It is anticipated that this program will assist approximately 400,000 household leaders (KIR), with about 77,000 extremely impoverished families set to receive assistance in the form of rice subsidies.
To make sure the program runs smoothly, various grocery stores and supermarkets have taken precautions.
proof of citizenship
a condition to purchase locally produced white rice so as to stop foreign individuals from acquiring the subsidized variety.
Yes, that indicates purchasers must present their National Registration Identity Card (NRIC) to purchase domestic white rice.
The present restriction allows each family to purchase up to two bags of rice, though certain shops impose a stricter limit of just one bag.
To avoid tampering and guarantee an efficient distribution, Deputy Secretary-General of the Ministry of Agriculture and Food Security, Datuk Badrul Hisham Mohd, stated that enforcement squads will operate 24/7 every day of the week to oversee the supply chain with a specialized tracing system.
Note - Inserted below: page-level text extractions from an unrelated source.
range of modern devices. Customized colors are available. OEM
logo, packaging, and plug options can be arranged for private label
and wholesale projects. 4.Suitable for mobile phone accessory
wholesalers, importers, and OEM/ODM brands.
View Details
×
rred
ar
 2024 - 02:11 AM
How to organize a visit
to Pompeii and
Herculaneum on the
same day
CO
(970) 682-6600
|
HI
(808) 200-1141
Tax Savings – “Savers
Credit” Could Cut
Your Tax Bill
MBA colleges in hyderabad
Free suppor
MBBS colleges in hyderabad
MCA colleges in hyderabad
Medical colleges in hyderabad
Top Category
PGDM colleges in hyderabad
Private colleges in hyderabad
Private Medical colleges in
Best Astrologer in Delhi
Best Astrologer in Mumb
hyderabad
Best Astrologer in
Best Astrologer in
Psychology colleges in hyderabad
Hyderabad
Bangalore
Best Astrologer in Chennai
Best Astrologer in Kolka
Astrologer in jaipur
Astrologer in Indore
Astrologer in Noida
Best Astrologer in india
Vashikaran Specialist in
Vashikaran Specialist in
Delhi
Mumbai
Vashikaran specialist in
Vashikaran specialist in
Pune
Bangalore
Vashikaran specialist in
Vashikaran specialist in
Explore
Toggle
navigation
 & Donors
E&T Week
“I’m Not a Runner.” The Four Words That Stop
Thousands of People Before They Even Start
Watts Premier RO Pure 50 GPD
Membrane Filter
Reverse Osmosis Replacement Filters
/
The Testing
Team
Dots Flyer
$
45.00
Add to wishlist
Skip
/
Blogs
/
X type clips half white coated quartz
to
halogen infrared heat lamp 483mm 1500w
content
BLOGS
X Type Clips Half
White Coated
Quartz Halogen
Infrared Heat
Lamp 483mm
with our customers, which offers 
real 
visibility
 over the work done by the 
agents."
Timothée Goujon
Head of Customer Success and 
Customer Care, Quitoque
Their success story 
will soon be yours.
Badrul additionally reminded the public
not to accumulate excessively or misuse the subsidy
To make sure the rice distribution reaches those who genuinely require it.
READ MORE:
Malaysian Rice Shortage: Unraveling the Tale
READ MORE:
“The ‘Plastic Rice’ Scare Rears Its Head Once More – Let’s Set the Record Straight!”
READ MORE:
Have You Ever Pondered About The Origin Of Those Beetle-Like Creatures Found In Rice Packs?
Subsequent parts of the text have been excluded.